Michael Scott | March 28, 2017
Cycle News In The Paddock
COLUMN
We Are Family?
It’s Proud and Happy time again. As the 2017 MotoGP season assembled at Qatar, a great tide of the painfully obvious swept through the paddock, as one rider after another spoke unrevealingly about his hopes and dreams.
Here’s a sample, from Marc Marquez: “I am very motivated to try to fight for the title for another year.” Well, there’s a surprise.
All the others, they revealed exclusively, likewise plan to give maximum effort and dedication, aiming to achieve the best possible results.
I mean, what is the alternative? Nobody’s really going to say: “I’m just going to show up for the races and play it safe, while looking for a good investment advisor to maximize my earnings.”
There was another shared emotion, lapping at the ankles in the desert, beyond pride and happiness with oneself and one’s team.
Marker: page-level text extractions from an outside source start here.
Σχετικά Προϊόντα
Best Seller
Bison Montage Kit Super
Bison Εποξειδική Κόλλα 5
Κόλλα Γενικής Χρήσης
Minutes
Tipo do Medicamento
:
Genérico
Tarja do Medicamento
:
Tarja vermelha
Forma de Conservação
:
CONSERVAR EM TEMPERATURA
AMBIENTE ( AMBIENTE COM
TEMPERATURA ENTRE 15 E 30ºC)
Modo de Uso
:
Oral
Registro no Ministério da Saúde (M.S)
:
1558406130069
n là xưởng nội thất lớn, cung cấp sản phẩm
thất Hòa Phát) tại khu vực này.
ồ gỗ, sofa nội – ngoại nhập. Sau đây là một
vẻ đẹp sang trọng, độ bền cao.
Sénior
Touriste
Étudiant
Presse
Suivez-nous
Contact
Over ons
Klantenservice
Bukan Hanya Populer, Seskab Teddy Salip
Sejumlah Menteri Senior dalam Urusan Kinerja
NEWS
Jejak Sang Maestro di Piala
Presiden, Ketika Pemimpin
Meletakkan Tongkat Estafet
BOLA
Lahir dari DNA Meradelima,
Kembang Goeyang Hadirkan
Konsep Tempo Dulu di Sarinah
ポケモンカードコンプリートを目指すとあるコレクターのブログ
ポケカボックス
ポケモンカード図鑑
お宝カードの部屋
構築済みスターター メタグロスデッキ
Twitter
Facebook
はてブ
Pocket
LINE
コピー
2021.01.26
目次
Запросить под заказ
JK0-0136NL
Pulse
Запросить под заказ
It was more to do with the beating heart of the MotoGP family.
And it’s as fake as a cuckolder’s cry of “I’m sorry.”
Oh, maybe that’s a bit harsh. Maybe my cynicism has got the better of me. Again.
But the emotions I’ve always detected in racing, especially among the denizens of the starting grid, have been the direct opposite of familial altruism.
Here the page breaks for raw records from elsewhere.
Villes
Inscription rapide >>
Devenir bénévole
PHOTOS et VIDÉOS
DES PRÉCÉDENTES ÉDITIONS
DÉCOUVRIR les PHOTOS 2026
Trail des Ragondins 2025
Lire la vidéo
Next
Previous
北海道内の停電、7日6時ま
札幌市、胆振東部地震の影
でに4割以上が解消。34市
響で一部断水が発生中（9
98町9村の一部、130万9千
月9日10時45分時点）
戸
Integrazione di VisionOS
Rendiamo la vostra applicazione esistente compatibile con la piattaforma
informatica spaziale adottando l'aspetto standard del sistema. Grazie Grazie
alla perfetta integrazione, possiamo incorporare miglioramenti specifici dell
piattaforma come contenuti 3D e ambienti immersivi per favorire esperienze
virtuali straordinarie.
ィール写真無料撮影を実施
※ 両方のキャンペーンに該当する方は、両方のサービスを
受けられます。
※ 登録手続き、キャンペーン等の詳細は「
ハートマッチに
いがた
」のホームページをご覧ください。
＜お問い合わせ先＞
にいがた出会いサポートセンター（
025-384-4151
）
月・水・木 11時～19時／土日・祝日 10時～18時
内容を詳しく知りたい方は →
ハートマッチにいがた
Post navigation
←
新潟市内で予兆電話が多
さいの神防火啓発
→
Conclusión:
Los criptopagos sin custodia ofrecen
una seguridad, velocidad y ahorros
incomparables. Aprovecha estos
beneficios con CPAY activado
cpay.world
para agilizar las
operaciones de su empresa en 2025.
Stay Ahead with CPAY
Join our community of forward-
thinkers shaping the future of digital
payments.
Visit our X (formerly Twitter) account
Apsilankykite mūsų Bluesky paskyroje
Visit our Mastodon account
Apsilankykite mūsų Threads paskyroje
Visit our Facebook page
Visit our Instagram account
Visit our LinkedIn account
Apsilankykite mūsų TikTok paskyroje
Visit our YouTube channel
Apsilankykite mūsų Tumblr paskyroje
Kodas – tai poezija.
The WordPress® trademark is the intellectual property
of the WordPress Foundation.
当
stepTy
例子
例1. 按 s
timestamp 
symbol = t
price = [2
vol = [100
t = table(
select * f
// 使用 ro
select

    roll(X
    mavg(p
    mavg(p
Racing at this level is the greatest of ego-trips; fellow-feeling towards one’s rivals tends to lean more towards seriously vengeful than brotherly support. (Even, to some extent, when it actually is your brother.) These are not weekend warriors at some club event vying for a minuscule silver cup made of plastic and bragging rights in the circuit bar. These are the world championships.
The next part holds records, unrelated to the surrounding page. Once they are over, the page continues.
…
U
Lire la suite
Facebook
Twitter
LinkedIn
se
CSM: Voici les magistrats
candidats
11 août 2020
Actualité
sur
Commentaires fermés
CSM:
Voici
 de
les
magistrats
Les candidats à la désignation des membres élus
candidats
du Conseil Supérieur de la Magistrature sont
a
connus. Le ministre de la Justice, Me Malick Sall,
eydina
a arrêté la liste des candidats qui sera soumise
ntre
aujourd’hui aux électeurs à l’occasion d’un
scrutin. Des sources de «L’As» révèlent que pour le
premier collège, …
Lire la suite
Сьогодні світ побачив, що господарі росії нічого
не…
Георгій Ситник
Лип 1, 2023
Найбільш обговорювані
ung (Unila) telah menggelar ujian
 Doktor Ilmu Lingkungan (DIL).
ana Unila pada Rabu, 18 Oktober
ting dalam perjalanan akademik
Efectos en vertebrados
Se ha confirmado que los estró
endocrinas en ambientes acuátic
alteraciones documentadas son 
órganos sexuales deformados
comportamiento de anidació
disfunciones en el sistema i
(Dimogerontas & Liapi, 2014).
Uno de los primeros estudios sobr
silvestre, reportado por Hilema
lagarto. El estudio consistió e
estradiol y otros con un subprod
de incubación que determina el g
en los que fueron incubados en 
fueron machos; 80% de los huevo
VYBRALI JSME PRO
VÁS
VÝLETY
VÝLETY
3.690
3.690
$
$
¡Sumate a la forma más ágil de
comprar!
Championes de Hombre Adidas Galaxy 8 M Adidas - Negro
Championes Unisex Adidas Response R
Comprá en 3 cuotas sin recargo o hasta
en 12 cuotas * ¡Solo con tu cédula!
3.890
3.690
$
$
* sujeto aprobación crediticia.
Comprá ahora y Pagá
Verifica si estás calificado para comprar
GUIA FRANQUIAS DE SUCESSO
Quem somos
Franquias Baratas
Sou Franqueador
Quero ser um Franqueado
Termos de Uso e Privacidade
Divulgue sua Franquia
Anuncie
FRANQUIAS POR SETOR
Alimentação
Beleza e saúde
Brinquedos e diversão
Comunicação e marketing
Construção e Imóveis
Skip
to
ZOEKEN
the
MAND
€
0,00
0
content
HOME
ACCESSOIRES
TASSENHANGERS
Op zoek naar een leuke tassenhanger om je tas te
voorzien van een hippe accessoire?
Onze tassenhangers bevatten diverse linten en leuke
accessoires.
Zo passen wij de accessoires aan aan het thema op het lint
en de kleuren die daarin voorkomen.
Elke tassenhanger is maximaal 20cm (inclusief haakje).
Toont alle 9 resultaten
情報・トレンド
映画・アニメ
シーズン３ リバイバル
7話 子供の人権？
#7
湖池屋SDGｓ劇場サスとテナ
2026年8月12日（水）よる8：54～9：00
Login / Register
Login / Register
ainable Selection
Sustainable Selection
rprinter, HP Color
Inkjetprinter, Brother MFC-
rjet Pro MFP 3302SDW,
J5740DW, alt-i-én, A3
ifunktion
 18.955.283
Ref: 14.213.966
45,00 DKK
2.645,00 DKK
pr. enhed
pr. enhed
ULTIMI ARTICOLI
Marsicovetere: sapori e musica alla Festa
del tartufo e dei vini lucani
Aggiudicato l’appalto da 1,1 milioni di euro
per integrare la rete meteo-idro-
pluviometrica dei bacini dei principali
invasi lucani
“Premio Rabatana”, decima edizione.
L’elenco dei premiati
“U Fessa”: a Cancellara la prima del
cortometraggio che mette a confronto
There is of course something resembling empathy when another rider gets badly injured or worse. But I believe that is still motivated by self-interested, as a reminder of what could happen to them.
Perhaps “family” is appropriate, given that in some cases families are rife with sibling rivalry of astonishing proportions. We’ve all come across it, but here are some classical precedents.
Look at the ancient Romans. The Emperor Nero, famous for fiddling while Rome burnt, also distinguished himself by kicking his pregnant wife to death. (Another of that ilk smothered his dinner guests with rose petals, according to historian Mary Beard.)
Caligula took the biscuit. Beard believes the movie scene where he ripped the fetus of his own baby from his sister’s womb and ate it was entirely made up by an over-imaginative script writer.
More telling, and more apposite to those eyeing one another up on the GP grid, was his habit of chuckling to himself in avuncular fashion, then saying to his family and fellow guests with a grin: “I’ve just realized I could click my fingers and have all your heads cut off.”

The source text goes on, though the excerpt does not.